§ The records:
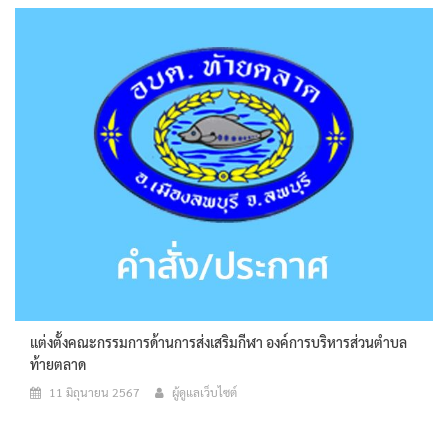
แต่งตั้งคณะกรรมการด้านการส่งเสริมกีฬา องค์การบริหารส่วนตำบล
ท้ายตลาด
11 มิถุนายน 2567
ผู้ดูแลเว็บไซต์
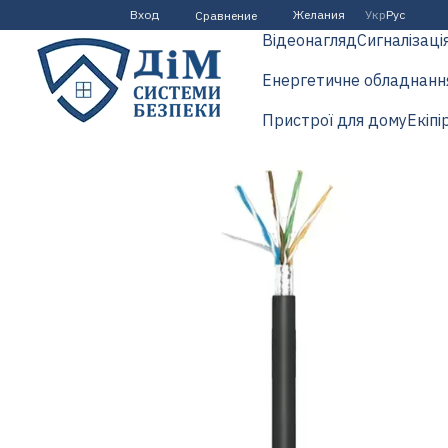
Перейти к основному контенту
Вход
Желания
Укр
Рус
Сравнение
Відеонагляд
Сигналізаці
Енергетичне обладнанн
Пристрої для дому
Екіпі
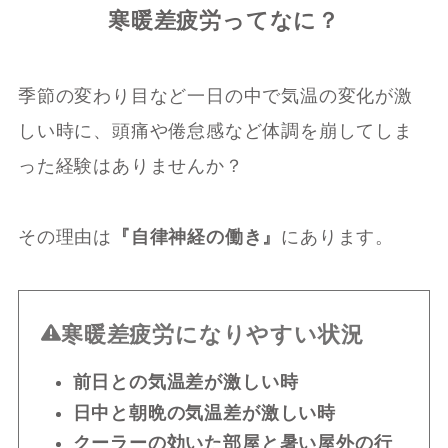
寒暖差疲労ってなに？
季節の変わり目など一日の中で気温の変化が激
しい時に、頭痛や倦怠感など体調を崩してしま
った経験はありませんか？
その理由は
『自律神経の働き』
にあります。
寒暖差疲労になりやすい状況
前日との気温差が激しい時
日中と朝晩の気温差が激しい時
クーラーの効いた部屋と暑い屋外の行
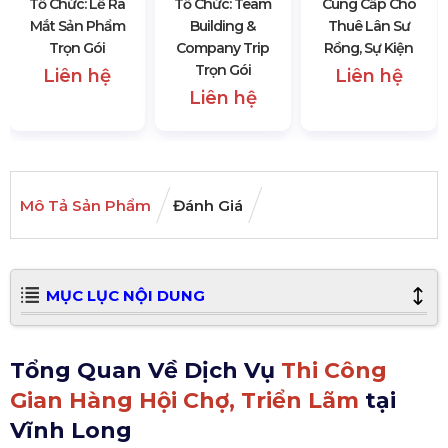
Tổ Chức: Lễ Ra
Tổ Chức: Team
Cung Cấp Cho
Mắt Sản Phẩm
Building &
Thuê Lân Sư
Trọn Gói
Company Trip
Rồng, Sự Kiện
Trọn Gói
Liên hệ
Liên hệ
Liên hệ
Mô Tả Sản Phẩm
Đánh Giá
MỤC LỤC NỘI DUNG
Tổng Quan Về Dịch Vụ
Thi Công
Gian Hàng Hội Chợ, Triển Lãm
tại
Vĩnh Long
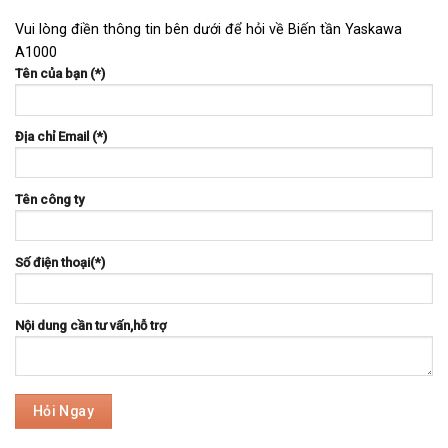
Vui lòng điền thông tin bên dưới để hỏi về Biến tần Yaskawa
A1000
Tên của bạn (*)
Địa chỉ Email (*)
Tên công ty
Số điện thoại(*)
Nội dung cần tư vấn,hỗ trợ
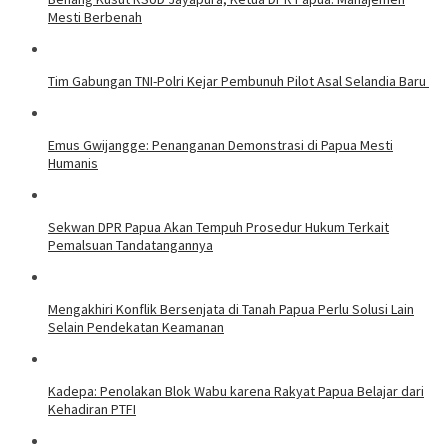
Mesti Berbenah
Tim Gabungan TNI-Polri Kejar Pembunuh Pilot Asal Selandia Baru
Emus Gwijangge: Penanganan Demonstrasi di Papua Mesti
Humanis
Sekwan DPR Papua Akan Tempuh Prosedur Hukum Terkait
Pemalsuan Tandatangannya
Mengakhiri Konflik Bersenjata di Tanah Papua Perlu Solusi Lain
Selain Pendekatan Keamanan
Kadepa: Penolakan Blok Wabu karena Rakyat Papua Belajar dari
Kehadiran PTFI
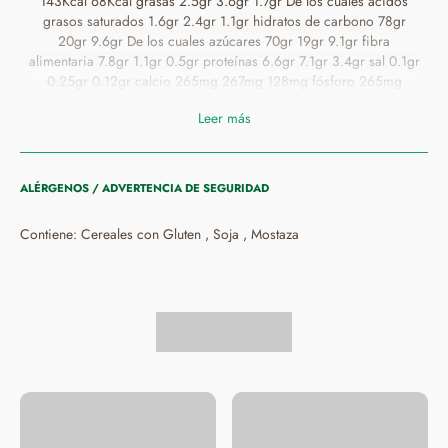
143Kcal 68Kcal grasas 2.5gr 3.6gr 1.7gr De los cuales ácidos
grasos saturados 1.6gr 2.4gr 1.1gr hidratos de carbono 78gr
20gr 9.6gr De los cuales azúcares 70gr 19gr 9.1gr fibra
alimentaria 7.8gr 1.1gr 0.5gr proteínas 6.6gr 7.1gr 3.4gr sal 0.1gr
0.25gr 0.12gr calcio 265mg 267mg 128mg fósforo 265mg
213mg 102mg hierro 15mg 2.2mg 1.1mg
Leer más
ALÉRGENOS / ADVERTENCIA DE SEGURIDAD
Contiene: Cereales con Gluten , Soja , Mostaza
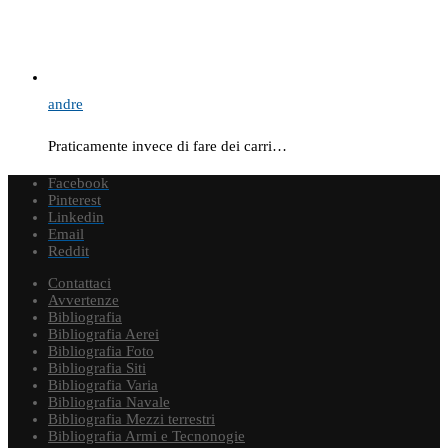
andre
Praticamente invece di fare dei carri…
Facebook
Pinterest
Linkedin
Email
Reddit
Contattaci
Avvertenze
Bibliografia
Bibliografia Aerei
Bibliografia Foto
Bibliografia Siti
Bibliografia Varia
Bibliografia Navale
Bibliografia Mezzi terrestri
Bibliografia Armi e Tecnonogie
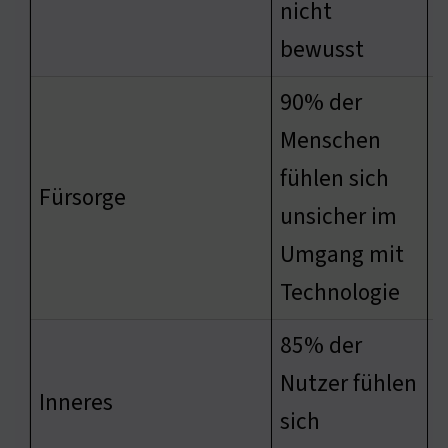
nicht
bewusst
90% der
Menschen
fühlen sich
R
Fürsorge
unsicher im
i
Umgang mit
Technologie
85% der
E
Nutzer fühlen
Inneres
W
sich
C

§ Exercise objective: When a line above includes the word "Bibliografia", please list that line.

§ Completed task:
Bibliografia
Bibliografia Aerei
Bibliografia Foto
Bibliografia Siti
Bibliografia Varia
Bibliografia Navale
Bibliografia Mezzi terrestri
Bibliografia Armi e Tecnonogie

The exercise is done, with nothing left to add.